When Minnesota’s first COVID-19 case was diagnosed in early March, it wasn’t long before both the federal and state governments started allocating funds to deal with not only the disease but its economic repercussions.
Signed into law that month, the federal government’s $2.2 trillion coronavirus relief bill sent $2.19 billion Minnesota’s way, and the Legislature and Gov. Tim Walz also agreed to put $200 million of state money into a COVID-19 Minnesota Fund.
Yet, as 2020 waned, there was much talk about how that money was almost gone, inspiring both Congress and the Legislature (in its final special session of the year) to pass legislation that allocated new funds to deal with the pandemic and its effects.
On Monday, the House Ways and Means Committee got a look at the balance sheet, courtesy of Minnesota Management and Budget. The committee learned where the March money has been distributed, and got a glimpse of what’s expected from the federal legislation signed into law in late December.
Was the money running out? In the case of the $200 million COVID-19 Minnesota Fund, it would certainly seem so, as only $83 remains in that account. Yet that total is expected to rise again with expected FEMA and insurance reimbursements totaling $23.6 million. The fund’s largest allocations were for testing ($76.8 million) and critical care supplies ($66.5 million).

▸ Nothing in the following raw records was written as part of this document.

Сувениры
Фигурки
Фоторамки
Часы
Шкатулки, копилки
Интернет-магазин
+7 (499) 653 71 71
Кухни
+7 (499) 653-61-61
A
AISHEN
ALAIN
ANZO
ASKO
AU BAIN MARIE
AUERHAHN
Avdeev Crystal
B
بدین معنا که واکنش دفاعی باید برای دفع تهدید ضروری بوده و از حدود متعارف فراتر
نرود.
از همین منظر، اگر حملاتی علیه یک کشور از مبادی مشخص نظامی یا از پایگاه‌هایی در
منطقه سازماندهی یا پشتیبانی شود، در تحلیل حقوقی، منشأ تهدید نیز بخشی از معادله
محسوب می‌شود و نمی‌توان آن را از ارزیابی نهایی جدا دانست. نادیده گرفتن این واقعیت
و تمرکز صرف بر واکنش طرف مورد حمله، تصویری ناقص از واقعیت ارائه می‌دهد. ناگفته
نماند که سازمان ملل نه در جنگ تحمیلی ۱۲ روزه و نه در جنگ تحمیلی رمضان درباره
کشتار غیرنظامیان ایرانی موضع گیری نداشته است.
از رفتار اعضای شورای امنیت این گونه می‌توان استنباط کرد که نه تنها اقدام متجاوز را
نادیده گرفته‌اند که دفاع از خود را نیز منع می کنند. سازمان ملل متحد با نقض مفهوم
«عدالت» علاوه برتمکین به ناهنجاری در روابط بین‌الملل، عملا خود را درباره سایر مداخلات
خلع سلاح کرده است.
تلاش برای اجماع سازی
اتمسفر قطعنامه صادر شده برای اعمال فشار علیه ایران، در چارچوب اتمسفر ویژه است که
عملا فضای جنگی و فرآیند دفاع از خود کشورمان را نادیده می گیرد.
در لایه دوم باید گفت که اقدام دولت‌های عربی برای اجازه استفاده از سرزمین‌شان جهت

But that’s just part of the $796 million the state has appropriated for COVID-19 relief of various types. Among the largest allocations have been for a Health Care Response Fund ($150 million); county relief grants to small businesses ($115 million); small business assistance to restaurants, bars and gyms ($88 million); and $76 million for a Public Health Contingency Account.
A considerably larger sum has come from the federal government. Of the $2.2 billion in federal Coronavirus Relief Fund appropriations for Minnesota, $56.6 million remains unspent.
Of the $2.13 billion distributed in the state, $1.15 billion has gone to local governments. Other large outlays included $357.5 million for education and child care; $172.2 million for COVID-19 testing; and $105.1 million for at-risk populations.
As for the newest federal COVID-19 relief bill signed into law in late December, Minnesota is currently slated to receive $3.02 billion, although that number is expected to grow.
Of that total, $1.06 billion is earmarked for unemployment insurance; $588 million for ESSER (the Elementary and Secondary School Emergency Relief Fund); $375.4 million for rental assistance; and $324.6 million in Centers for Disease Control and Prevention grants to the Department of Health for testing.
Other large allocations for Minnesota from the December federal act include $185.9 million in Federal Transit Administration “Urbanized Area Formula Grants”; $163.3 million in Federal Highway Administration surface transportation block grants; and $137 million in child care and development block grants.
A total has yet to be determined for how much Minnesota will receive for higher education, but it’s expected to be substantial, as the higher education category has the December act’s fifth-highest dollar total.